教員の指導を助ける試みが、各地で行われている。
長野県東御市では、NPO法人「
英語119」が米国の授業を参考にした英語の学習法を提案しているそうだ。同NPOは、過去に市の教育委員を務めた藻谷ゆかりさん(46)が、自身の海外留学の経験を活かし昨年10月に設立したもの。子どもの英語教育を補助する活動をしているという。
同NPOでは、英単語を童謡の節で歌う曲が150曲以上入ったCDや、音声と一緒に楽しめる約50冊の絵本を教材として用意。

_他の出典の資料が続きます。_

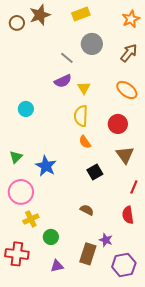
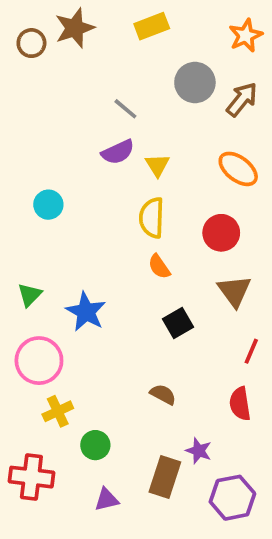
gray circle: (92, 44) -> (195, 82), moved

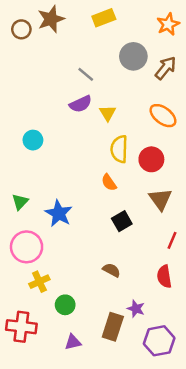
yellow semicircle: (152, 218) -> (119, 149), moved

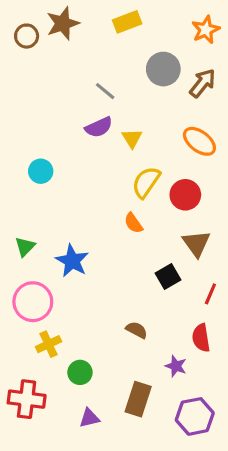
yellow semicircle: (119, 149) -> (146, 182), turned 32
black square: (122, 221) -> (168, 277), moved
purple star: (136, 309) -> (176, 366), moved

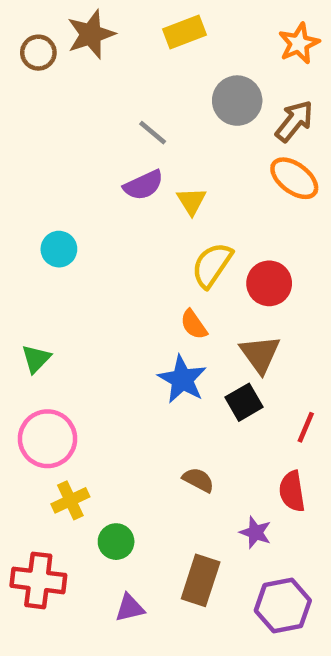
orange ellipse: (199, 141) -> (294, 178), moved
brown triangle: (196, 244) -> (260, 354), moved
blue star: (72, 261) -> (182, 379), moved

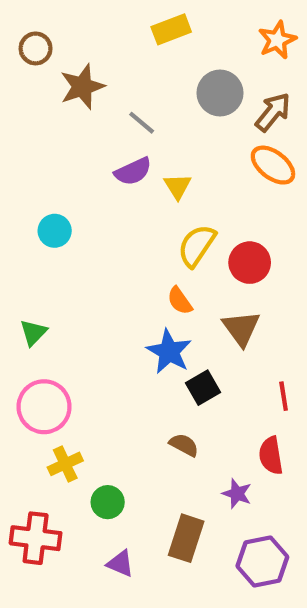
brown star: (91, 34) -> (82, 87), moved
black square: (244, 402) -> (203, 388), moved
red line: (306, 427) -> (284, 396), turned -32
purple triangle: (130, 608) -> (120, 564), turned 36

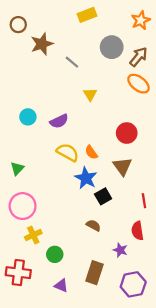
purple semicircle: (133, 171) -> (59, 121), moved
yellow semicircle: (197, 246) -> (68, 152), moved, turned 85

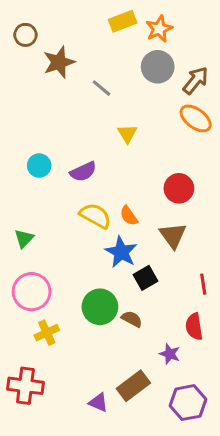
orange star: (141, 20) -> (159, 29), moved
green circle: (55, 254) -> (100, 307), moved, size x1.5
brown rectangle: (94, 273) -> (133, 386), turned 35
purple triangle: (61, 285) -> (98, 403), moved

英単語の絵などが描かれたポスター類も準備しているという。教室じゅうに貼られたポスターの絵を見たり、音声で単語を聞いて、実際に言葉を話しながら学習していく「米国流」の授業をすすめているそうだ。
一方、広島県福山市の
私立英数学館小学校(引野町、校長:鈴木誠喜氏)は5月20日から、登下校時のスクールバス車内で、英語の音声教材を流し始めたそうだ。教材は、プロゴルファーの石川遼さんの宣伝で注目を浴びている「
スピードラーニング」。
今後1年間は試行期間で、英語検定などでの英語力の向上の度合いを見るという。現時点では、児童からの評判も上々のようだ。

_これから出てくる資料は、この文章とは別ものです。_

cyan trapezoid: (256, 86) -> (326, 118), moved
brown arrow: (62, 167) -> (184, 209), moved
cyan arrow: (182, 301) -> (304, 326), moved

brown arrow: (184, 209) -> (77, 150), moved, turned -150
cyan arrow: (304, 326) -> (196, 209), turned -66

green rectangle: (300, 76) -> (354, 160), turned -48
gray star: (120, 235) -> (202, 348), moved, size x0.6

小学校の英語学習に向けての体制づくりは、まだ整いきっていないのが現状だ。しかしながら、教員側の指導能力向上が間に合わないからといって、授業の質が落ちるのはもったいない。実質的な英語指導の場が学習塾にとられてしまうようでは、教育の均質化の面でも非常に問題がある。「学校」という誰もが学べる場所を活かすために、各校での工夫と、国・地方自治体からの指導支援が今後ものぞまれる。